EXERCISE REQUIREMENTS
Reproduce exactly, from the data that follows, the line with "and 25 degrees", the line with "doctor. You will", and every line that lies between them.

(Extracted page text data)
-- Opening Marker --

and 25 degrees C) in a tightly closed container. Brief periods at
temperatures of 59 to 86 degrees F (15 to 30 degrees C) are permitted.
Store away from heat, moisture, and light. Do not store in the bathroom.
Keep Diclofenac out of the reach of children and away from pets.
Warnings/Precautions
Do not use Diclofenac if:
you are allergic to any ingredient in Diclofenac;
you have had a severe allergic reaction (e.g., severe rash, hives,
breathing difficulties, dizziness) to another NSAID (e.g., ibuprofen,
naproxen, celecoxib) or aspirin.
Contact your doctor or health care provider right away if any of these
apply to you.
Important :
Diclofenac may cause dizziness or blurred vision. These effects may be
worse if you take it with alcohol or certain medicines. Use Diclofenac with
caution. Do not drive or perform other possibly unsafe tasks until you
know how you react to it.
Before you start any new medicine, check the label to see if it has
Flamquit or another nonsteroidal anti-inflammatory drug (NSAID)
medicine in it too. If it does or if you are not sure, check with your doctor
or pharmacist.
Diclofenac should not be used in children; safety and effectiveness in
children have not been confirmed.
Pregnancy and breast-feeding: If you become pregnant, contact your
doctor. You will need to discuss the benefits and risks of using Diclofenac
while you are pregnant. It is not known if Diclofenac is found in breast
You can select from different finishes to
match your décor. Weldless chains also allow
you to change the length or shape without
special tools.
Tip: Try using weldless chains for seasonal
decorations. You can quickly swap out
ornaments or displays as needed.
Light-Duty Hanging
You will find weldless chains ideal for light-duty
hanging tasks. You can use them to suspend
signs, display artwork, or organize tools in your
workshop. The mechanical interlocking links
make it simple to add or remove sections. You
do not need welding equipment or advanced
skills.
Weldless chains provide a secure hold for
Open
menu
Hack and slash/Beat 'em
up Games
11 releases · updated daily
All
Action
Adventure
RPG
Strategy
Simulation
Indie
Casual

-- Closing Marker --
-- Opening Marker --

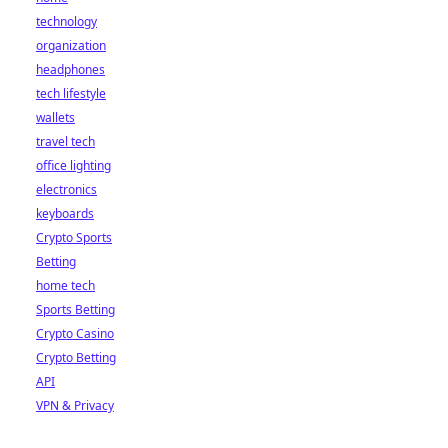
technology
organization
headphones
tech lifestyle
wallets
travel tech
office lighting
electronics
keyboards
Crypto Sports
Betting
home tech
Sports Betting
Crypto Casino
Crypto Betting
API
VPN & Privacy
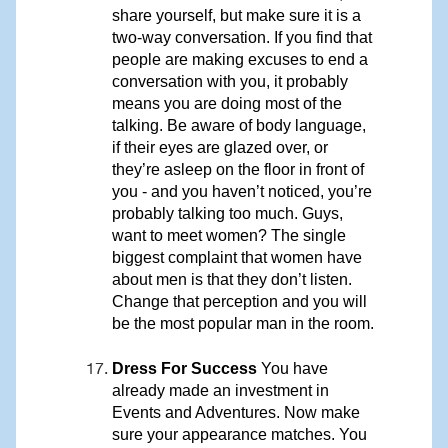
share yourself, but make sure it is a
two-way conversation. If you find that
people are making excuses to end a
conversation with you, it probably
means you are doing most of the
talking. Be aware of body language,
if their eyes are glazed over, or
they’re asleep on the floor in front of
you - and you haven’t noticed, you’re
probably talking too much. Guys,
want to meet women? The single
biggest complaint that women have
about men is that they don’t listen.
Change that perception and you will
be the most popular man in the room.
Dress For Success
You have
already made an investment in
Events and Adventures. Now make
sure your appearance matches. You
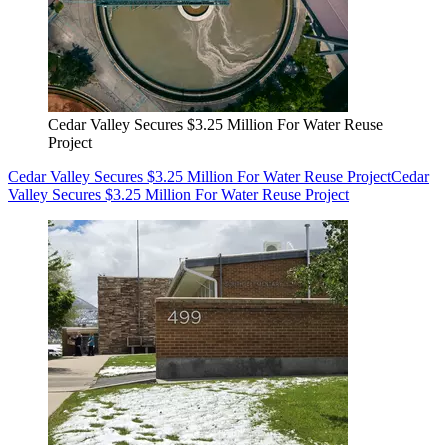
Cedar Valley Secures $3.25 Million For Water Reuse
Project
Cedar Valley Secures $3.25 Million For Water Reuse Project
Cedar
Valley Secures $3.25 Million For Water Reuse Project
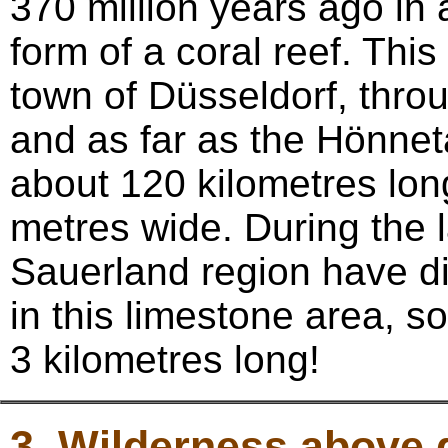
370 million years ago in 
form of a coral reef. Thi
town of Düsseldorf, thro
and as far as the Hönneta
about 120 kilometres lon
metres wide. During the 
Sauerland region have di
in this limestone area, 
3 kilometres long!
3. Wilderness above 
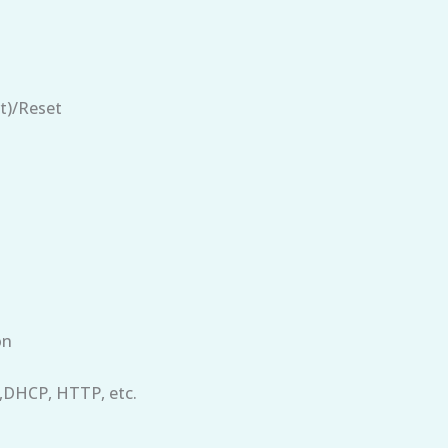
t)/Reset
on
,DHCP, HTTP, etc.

-- Closing Marker --
-- Opening Marker --

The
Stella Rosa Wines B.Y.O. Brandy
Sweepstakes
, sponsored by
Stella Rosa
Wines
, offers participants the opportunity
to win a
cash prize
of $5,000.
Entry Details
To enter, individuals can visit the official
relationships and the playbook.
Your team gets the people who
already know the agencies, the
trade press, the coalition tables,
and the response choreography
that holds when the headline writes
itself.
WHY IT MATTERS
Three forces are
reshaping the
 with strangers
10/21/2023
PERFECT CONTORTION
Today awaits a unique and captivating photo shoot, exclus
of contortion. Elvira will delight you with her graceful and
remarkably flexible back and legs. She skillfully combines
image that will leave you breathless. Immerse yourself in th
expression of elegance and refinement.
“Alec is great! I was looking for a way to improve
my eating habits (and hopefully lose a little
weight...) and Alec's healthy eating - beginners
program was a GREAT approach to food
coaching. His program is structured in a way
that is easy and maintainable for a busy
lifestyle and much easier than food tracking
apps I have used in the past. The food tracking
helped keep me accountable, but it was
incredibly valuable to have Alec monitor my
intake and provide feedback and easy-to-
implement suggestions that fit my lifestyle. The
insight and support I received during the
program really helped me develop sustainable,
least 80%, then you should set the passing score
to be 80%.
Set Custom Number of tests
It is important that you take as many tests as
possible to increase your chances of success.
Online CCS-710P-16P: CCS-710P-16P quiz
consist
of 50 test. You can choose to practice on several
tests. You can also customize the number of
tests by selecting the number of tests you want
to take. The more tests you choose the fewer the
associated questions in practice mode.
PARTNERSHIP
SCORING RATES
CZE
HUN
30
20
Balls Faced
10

-- Closing Marker --

RESPONSE
and 25 degrees C) in a tightly closed container. Brief periods at
temperatures of 59 to 86 degrees F (15 to 30 degrees C) are permitted.
Store away from heat, moisture, and light. Do not store in the bathroom.
Keep Diclofenac out of the reach of children and away from pets.
Warnings/Precautions
Do not use Diclofenac if:
you are allergic to any ingredient in Diclofenac;
you have had a severe allergic reaction (e.g., severe rash, hives,
breathing difficulties, dizziness) to another NSAID (e.g., ibuprofen,
naproxen, celecoxib) or aspirin.
Contact your doctor or health care provider right away if any of these
apply to you.
Important :
Diclofenac may cause dizziness or blurred vision. These effects may be
worse if you take it with alcohol or certain medicines. Use Diclofenac with
caution. Do not drive or perform other possibly unsafe tasks until you
know how you react to it.
Before you start any new medicine, check the label to see if it has
Flamquit or another nonsteroidal anti-inflammatory drug (NSAID)
medicine in it too. If it does or if you are not sure, check with your doctor
or pharmacist.
Diclofenac should not be used in children; safety and effectiveness in
children have not been confirmed.
Pregnancy and breast-feeding: If you become pregnant, contact your
doctor. You will need to discuss the benefits and risks of using Diclofenac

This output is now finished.